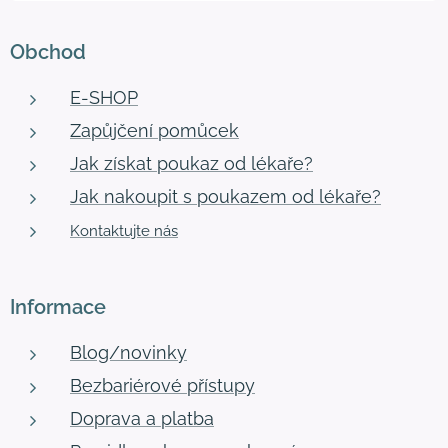
Obchod
E-SHOP
Zapůjčení pomůcek
Jak získat poukaz od lékaře?
Jak nakoupit s poukazem od lékaře?
Kontaktujte nás
Informace
Blog/novinky
Bezbariérové přístupy
Doprava a platba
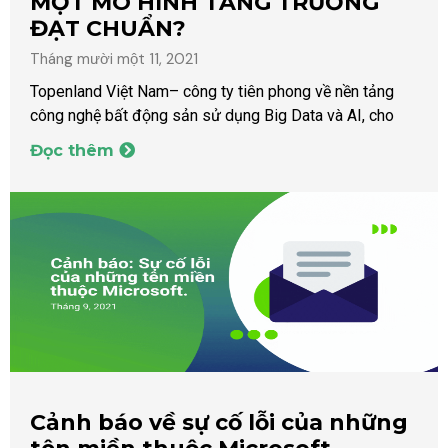
MỘT MÔ HÌNH TĂNG TRƯỞNG
ĐẠT CHUẨN?
Tháng mười một 11, 2021
Topenland Việt Nam– công ty tiên phong về nền tảng
công nghệ bất động sản sử dụng Big Data và AI, cho
Đọc thêm
Cảnh báo về sự cố lỗi của những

**Required work**: Only the lines of the data holding the string "lékaře" are wanted; copy each of them.

**Response for this exercise**:
Jak získat poukaz od lékaře?
Jak nakoupit s poukazem od lékaře?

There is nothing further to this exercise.